Your reply should consist solely of the lines from the start of the material below through the line containing "Back to Featured Categories (150, 243)", reproduced exactly.

(Beginning of Records for processing)

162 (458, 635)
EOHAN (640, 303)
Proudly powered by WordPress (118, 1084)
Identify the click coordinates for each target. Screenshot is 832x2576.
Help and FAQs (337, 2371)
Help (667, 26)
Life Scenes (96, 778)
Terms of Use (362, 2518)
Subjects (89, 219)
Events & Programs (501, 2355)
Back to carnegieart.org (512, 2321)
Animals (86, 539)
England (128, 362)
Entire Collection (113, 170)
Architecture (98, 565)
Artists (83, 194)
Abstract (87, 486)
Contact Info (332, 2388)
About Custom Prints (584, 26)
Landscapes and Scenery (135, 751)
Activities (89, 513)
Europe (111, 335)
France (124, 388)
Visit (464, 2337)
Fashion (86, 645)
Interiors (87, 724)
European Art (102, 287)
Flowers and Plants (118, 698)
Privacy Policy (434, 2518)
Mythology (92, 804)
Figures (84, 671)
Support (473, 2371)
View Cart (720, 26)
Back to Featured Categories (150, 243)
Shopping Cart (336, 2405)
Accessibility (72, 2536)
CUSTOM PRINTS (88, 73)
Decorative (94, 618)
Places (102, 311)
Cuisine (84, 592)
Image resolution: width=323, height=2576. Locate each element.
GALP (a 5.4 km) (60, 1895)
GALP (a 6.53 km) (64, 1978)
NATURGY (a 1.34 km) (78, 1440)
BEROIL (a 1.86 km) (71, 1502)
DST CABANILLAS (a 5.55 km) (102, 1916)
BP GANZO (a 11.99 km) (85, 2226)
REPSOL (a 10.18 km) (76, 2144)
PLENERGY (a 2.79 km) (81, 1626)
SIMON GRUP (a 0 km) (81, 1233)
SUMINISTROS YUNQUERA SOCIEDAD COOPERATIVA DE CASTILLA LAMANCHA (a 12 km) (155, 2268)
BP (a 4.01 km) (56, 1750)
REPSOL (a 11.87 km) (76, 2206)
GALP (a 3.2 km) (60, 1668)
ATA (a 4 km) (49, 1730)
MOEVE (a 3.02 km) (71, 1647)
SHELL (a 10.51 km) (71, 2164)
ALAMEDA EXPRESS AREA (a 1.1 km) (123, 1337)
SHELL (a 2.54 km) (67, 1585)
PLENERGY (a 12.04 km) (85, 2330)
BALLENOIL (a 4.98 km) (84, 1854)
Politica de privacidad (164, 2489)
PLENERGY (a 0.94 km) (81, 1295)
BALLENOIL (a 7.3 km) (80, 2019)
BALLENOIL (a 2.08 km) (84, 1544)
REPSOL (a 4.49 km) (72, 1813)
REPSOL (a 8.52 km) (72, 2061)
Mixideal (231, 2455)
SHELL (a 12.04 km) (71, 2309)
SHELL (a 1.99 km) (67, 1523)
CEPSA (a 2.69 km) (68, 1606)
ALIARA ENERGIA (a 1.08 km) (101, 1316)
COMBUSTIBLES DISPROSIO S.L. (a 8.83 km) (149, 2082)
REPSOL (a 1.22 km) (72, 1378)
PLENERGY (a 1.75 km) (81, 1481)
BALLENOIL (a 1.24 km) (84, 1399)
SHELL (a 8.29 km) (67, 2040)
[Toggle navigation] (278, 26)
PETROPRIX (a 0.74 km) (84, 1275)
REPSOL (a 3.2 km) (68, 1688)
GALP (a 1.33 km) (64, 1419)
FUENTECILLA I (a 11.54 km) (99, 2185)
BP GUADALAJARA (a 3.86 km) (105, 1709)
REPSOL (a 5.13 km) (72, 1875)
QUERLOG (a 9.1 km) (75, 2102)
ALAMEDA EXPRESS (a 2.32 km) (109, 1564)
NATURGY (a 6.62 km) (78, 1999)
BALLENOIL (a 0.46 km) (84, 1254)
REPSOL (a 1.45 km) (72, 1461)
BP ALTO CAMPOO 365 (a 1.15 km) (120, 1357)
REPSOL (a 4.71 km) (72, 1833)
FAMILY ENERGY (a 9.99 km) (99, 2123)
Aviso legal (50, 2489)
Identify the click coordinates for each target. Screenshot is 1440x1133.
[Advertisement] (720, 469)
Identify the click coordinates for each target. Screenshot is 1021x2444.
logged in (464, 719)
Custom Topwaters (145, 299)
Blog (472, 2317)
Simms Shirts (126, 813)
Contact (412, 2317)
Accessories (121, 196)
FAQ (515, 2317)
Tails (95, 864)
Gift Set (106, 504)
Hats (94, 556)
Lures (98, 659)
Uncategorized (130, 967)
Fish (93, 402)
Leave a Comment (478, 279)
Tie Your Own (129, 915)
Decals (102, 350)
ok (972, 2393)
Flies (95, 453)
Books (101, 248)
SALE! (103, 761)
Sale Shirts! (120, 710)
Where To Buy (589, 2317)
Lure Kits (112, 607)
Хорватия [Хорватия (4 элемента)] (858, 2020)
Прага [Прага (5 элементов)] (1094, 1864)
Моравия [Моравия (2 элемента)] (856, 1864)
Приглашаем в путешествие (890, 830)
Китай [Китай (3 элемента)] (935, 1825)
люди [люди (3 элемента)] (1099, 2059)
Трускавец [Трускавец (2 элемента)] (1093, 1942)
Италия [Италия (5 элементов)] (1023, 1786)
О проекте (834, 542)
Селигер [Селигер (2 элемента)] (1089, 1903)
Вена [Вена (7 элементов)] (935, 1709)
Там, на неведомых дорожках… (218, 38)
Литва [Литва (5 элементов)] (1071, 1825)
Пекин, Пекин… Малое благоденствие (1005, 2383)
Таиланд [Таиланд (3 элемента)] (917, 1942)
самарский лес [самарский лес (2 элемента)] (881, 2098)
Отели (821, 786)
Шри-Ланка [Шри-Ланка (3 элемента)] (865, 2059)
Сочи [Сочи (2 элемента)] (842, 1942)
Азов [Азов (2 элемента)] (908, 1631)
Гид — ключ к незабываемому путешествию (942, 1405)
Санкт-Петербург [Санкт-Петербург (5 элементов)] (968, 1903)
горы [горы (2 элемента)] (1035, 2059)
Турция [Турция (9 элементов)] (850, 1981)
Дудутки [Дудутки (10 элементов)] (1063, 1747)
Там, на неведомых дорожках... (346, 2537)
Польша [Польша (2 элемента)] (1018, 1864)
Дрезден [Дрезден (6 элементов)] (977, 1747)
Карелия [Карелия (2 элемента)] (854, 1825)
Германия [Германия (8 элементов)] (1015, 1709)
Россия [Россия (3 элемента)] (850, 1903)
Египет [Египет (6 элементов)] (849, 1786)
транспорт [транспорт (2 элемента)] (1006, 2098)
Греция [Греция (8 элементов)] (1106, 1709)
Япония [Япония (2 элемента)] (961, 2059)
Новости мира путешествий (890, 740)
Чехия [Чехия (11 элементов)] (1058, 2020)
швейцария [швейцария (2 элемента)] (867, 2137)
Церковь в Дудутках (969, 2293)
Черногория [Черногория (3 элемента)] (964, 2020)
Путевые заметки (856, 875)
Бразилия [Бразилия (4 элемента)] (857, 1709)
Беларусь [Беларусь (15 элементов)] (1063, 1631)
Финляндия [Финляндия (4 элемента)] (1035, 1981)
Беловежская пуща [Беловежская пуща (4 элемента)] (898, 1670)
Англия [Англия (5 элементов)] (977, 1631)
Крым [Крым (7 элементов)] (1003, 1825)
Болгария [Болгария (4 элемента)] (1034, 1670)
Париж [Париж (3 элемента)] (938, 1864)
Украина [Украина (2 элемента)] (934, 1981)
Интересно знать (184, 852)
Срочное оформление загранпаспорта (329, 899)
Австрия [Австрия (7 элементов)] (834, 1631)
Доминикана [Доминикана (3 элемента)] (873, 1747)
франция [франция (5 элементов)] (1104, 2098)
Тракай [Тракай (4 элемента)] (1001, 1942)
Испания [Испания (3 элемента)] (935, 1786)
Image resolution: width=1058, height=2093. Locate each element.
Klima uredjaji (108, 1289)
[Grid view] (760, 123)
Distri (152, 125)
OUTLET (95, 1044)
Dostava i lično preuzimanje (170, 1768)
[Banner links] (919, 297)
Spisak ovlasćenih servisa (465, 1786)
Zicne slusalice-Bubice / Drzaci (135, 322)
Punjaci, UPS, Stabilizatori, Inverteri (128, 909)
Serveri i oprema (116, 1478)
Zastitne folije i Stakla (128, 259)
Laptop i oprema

(End of Records for processing)

● Response to the task:
162 (458, 635)
EOHAN (640, 303)
Proudly powered by WordPress (118, 1084)
Identify the click coordinates for each target. Screenshot is 832x2576.
Help and FAQs (337, 2371)
Help (667, 26)
Life Scenes (96, 778)
Terms of Use (362, 2518)
Subjects (89, 219)
Events & Programs (501, 2355)
Back to carnegieart.org (512, 2321)
Animals (86, 539)
England (128, 362)
Entire Collection (113, 170)
Architecture (98, 565)
Artists (83, 194)
Abstract (87, 486)
Contact Info (332, 2388)
About Custom Prints (584, 26)
Landscapes and Scenery (135, 751)
Activities (89, 513)
Europe (111, 335)
France (124, 388)
Visit (464, 2337)
Fashion (86, 645)
Interiors (87, 724)
European Art (102, 287)
Flowers and Plants (118, 698)
Privacy Policy (434, 2518)
Mythology (92, 804)
Figures (84, 671)
Support (473, 2371)
View Cart (720, 26)
Back to Featured Categories (150, 243)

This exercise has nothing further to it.